• Data in this exercise:

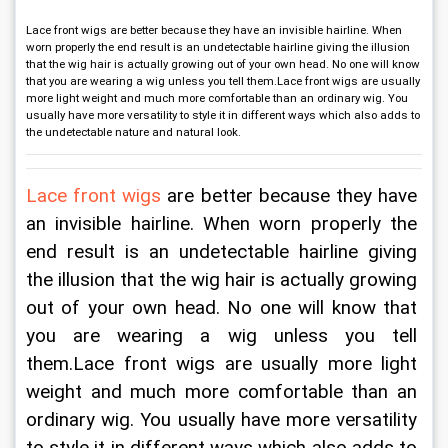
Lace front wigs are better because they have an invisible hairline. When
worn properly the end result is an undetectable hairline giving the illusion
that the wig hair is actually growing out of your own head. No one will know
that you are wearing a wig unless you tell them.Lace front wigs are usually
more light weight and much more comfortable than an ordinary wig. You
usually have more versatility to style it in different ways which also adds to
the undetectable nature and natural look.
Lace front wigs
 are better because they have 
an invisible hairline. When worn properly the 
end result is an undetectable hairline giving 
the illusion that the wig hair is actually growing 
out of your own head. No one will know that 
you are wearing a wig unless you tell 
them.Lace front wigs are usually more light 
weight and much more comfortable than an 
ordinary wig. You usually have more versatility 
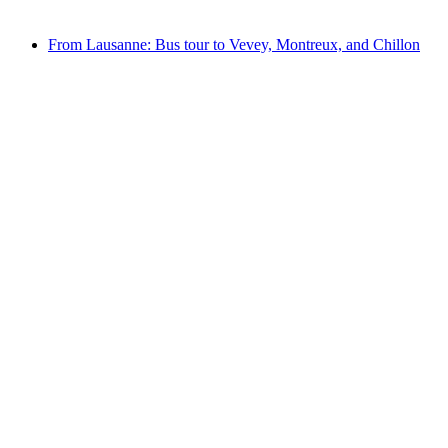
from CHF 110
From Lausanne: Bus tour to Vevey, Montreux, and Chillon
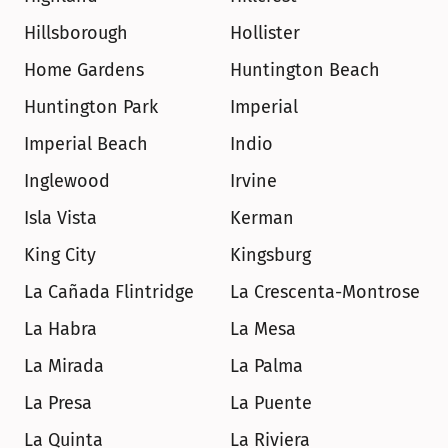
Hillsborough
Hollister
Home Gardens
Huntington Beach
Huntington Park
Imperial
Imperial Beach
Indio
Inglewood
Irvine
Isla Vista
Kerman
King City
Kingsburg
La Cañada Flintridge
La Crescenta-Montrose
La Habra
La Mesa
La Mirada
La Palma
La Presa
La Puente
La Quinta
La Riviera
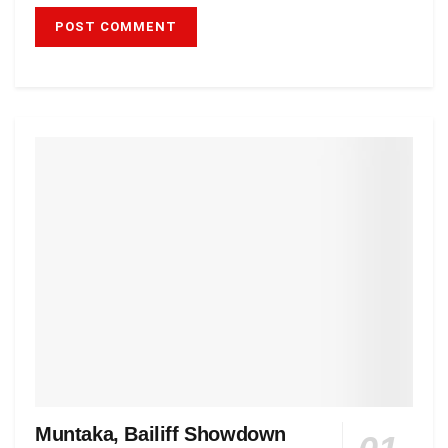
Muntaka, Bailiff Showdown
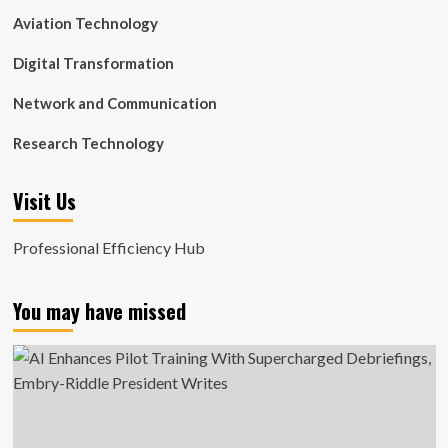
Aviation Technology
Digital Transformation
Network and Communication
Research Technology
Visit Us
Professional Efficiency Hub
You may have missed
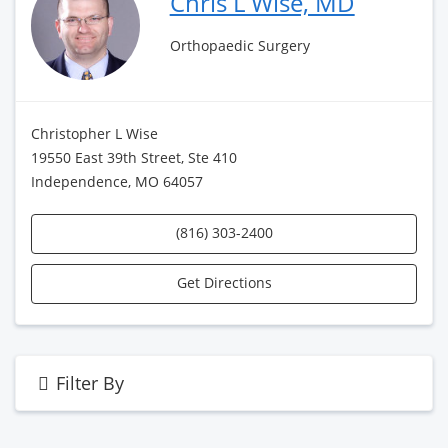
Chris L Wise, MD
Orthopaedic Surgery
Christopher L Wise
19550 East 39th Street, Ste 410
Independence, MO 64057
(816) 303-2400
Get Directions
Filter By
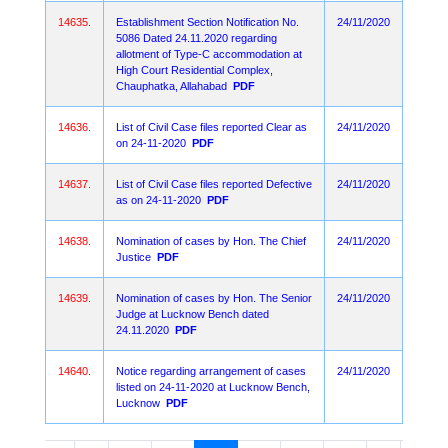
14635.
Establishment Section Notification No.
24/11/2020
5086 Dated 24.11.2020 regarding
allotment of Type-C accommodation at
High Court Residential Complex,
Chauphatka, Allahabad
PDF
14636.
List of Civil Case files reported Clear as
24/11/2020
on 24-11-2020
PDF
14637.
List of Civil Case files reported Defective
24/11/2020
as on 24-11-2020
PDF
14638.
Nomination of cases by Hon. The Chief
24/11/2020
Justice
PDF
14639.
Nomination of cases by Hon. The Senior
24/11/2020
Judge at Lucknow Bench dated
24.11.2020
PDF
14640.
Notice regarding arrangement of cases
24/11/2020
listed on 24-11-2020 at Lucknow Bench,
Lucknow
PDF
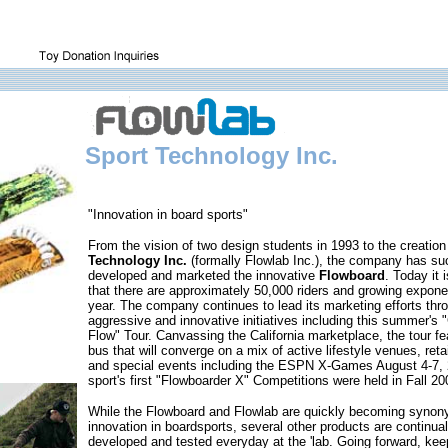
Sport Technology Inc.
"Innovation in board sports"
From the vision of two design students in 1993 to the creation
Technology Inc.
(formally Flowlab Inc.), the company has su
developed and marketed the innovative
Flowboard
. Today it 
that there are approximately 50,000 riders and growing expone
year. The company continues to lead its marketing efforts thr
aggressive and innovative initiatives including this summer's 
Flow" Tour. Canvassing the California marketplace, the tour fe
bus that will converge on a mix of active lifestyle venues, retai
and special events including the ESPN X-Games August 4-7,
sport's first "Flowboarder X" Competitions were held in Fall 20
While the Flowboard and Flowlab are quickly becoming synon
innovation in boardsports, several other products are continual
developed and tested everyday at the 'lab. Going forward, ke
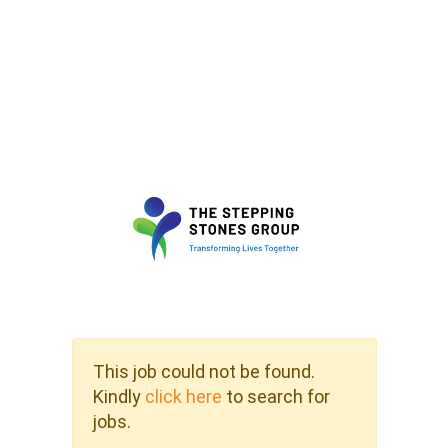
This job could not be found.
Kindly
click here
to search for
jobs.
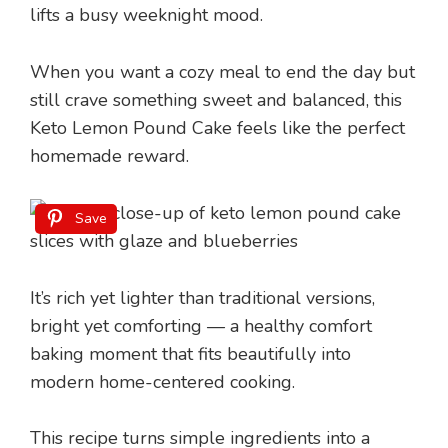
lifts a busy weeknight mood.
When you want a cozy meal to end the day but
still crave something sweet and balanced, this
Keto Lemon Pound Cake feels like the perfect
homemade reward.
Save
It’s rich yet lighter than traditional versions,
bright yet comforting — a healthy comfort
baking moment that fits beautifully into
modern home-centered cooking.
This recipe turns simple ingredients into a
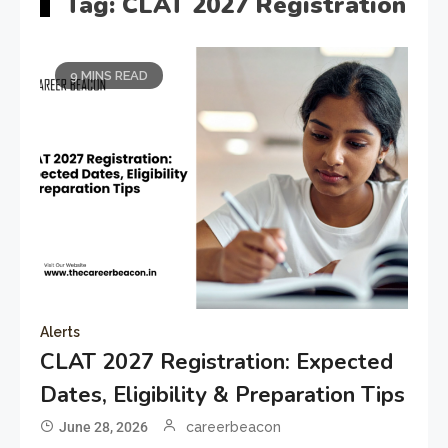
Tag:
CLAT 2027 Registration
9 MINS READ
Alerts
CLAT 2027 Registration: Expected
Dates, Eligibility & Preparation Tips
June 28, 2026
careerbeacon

• Exercise aim: The complete listing must be transcribed verbatim, and all pictures are to be omitted.

• Response area:
Lace front wigs are better because they have an invisible hairline. When
worn properly the end result is an undetectable hairline giving the illusion
that the wig hair is actually growing out of your own head. No one will know
that you are wearing a wig unless you tell them.Lace front wigs are usually
more light weight and much more comfortable than an ordinary wig. You
usually have more versatility to style it in different ways which also adds to
the undetectable nature and natural look.
Lace front wigs
 are better because they have 
an invisible hairline. When worn properly the 
end result is an undetectable hairline giving 
the illusion that the wig hair is actually growing 
out of your own head. No one will know that 
you are wearing a wig unless you tell 
them.Lace front wigs are usually more light 
weight and much more comfortable than an 
ordinary wig. You usually have more versatility 
from CHF 110
From Lausanne: Bus tour to Vevey, Montreux, and Chillon
Hillsborough
Hollister
Home Gardens
Huntington Beach
Huntington Park
Imperial
Imperial Beach
Indio
Inglewood
Irvine
Isla Vista
Kerman
King City
Kingsburg
La Cañada Flintridge
La Crescenta-Montrose
La Habra
La Mesa
La Mirada
La Palma
La Presa
La Puente
La Quinta
La Riviera
Muntaka, Bailiff Showdown
Aviation Technology
Digital Transformation
Network and Communication
Research Technology
Visit Us
Professional Efficiency Hub
You may have missed
Chris L Wise, MD
Orthopaedic Surgery
Christopher L Wise
19550 East 39th Street, Ste 410
Independence, MO 64057
(816) 303-2400
Get Directions
Filter By
14635.
Establishment Section Notification No.
24/11/2020
5086 Dated 24.11.2020 regarding
allotment of Type-C accommodation at
High Court Residential Complex,
Chauphatka, Allahabad
PDF
14636.
List of Civil Case files reported Clear as
24/11/2020
on 24-11-2020
PDF
14637.
List of Civil Case files reported Defective
24/11/2020
as on 24-11-2020
PDF
14638.
Nomination of cases by Hon. The Chief
24/11/2020
Justice
PDF
14639.
Nomination of cases by Hon. The Senior
24/11/2020
Judge at Lucknow Bench dated
24.11.2020
PDF
14640.
Notice regarding arrangement of cases
24/11/2020
listed on 24-11-2020 at Lucknow Bench,
Lucknow
PDF
Sport Technology Inc.
"Innovation in board sports"
From the vision of two design students in 1993 to the creation
Technology Inc.
(formally Flowlab Inc.), the company has su
developed and marketed the innovative
Flowboard
. Today it 
that there are approximately 50,000 riders and growing expone
year. The company continues to lead its marketing efforts thr
aggressive and innovative initiatives including this summer's 
Flow" Tour. Canvassing the California marketplace, the tour fe
bus that will converge on a mix of active lifestyle venues, retai
and special events including the ESPN X-Games August 4-7,
sport's first "Flowboarder X" Competitions were held in Fall 20
While the Flowboard and Flowlab are quickly becoming synon
innovation in boardsports, several other products are continual
developed and tested everyday at the 'lab. Going forward, ke
This job could not be found.
Kindly
click here
to search for
jobs.
lifts a busy weeknight mood.
When you want a cozy meal to end the day but
still crave something sweet and balanced, this
Keto Lemon Pound Cake feels like the perfect
homemade reward.
Save
It’s rich yet lighter than traditional versions,
bright yet comforting — a healthy comfort
baking moment that fits beautifully into
modern home-centered cooking.
This recipe turns simple ingredients into a
Tag:
CLAT 2027 Registration
9 MINS READ
Alerts
CLAT 2027 Registration: Expected
Dates, Eligibility & Preparation Tips
June 28, 2026
careerbeacon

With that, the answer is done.